Magnusmode Launches Accessible Technology at Toronto Pearson Airport

The hustle and bustle of a major airport can sometimes be overwhelming for anyone, let alone those with cognitive special needs.

Toronto’s Pearson airport recognized that a busy environment does not suit every kind of person’s pace, so they partnered with MagnusCards to offer digital how-to guides for people with Autism and other complex disorders. The guides are offered in the form of apps, called Card Decks, and they give a personal step-by-step guide for travellers who may find the airport environment overwhelming or uncomfortable.

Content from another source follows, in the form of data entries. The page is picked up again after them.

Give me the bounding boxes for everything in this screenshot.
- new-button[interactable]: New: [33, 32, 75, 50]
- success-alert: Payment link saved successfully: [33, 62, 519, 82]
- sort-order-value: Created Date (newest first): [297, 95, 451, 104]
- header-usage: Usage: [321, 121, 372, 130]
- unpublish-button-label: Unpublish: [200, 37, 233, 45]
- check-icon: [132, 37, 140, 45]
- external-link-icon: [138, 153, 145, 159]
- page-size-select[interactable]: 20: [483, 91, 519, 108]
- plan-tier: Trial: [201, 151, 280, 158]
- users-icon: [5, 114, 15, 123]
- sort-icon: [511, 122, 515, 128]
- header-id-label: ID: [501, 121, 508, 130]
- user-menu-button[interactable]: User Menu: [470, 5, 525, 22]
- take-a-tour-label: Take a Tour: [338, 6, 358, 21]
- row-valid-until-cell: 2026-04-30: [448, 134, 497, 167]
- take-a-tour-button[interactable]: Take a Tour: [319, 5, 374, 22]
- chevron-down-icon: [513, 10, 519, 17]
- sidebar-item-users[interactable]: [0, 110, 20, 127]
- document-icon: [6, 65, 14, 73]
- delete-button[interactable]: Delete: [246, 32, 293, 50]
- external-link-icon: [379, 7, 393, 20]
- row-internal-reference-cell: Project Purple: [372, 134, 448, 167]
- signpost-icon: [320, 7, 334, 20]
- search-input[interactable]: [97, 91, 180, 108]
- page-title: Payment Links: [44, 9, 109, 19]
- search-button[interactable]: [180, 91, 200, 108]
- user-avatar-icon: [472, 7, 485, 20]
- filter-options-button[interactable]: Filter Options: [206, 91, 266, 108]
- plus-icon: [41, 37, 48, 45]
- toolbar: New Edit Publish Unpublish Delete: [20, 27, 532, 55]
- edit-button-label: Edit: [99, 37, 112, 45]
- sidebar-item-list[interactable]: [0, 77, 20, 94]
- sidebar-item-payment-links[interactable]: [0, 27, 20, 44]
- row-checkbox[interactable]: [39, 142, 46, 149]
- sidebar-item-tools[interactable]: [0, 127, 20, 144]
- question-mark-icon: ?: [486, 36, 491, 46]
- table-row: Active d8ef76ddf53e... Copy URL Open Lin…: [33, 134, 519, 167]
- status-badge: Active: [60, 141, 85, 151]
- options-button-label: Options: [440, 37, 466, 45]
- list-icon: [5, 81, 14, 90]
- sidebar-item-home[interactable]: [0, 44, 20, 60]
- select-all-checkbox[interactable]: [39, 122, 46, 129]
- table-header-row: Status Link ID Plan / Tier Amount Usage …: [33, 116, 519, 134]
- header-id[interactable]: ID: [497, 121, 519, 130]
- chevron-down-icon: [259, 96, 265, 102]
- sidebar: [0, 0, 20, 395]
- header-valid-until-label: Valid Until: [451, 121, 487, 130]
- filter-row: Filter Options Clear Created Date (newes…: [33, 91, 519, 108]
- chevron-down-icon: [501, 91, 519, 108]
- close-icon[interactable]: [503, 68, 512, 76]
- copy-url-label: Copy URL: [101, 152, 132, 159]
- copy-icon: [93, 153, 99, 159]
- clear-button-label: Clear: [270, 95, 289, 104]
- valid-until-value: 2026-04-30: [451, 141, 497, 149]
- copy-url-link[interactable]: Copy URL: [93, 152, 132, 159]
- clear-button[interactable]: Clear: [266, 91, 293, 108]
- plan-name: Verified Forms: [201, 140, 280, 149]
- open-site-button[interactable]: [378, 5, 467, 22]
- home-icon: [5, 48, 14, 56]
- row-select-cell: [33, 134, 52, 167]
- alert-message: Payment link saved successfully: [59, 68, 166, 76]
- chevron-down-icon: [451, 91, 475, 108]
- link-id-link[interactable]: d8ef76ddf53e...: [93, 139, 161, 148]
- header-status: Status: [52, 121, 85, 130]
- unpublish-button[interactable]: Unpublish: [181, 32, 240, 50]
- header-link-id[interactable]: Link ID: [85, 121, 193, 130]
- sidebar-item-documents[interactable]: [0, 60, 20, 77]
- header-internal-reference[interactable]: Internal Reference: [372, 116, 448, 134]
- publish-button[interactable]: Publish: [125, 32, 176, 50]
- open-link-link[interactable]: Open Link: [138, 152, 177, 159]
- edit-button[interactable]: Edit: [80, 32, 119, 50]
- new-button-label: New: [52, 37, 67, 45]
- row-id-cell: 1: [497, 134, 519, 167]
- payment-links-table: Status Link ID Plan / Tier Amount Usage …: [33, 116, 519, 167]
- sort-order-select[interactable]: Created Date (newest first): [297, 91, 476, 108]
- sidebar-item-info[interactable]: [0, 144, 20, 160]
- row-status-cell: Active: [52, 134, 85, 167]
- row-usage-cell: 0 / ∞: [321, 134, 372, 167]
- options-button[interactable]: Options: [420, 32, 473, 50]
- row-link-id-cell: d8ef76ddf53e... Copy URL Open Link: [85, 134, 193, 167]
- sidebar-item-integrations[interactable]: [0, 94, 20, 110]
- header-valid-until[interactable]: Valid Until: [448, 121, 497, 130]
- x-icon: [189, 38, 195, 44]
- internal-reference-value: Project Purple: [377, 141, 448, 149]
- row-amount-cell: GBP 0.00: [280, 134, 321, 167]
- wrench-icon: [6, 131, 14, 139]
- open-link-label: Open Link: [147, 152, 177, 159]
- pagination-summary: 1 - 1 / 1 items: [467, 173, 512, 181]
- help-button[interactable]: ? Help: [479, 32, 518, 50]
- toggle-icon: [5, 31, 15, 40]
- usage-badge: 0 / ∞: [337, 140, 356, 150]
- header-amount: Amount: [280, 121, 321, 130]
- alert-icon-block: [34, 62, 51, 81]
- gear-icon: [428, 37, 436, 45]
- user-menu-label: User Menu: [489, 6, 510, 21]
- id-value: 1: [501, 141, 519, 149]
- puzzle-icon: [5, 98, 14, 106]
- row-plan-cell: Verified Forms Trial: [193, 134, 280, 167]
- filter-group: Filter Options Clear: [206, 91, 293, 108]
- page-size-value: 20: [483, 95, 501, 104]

The introductory set of 10 Card Decks at Pearson will also help the users and caregivers understand how to better navigate community environments with independence. The Toronto airport is the first ever to partner with MagnusCards.

The guides go over basic airport processes including checking in for flights, going through security screening and more. Each Card Deck includes a photo, audio and a description of steps involved in that particular process. Pearson wants to do their best to ensure all of their customers feel safe and comfortable in their environment.

“Toronto Pearson will become the first airport to participate in the program, setting ourselves apart as leaders in accessibility and demonstrating our commitment to creating a universal experience for all passengers,” said Scott Collier, VP of customer and terminal services at the Greater Toronto Airports Authority. “We are responding to our passengers who are looking for ways to efficiently navigate Toronto Pearson while travelling with family members with cognitive special needs.”

Magnusmode is the Waterloo-based company that created MagnusCards and they have partnered with several large organizations in Canada so far. In mid-2016 the company released Card Decks for the Royal Ontario Museum, and they have also worked with Maple Leaf Sports and Entertainment as well as CIBC. Magnusmode’s app is free to download.

“I created MagnusCards to help people like my brother, who has autism, to do the things he wants to do and go the places he needs to go with greater ease and comfort,” said Nadia Hamilton, founder of Magnusmode.

Hamilton was one of five recipients last year of Radical Generosity’s grassroots funding campaign for female entrepreneurs.

Over 44 million people use Toronto Pearson airport every year, and it is the second busiest airport in North America.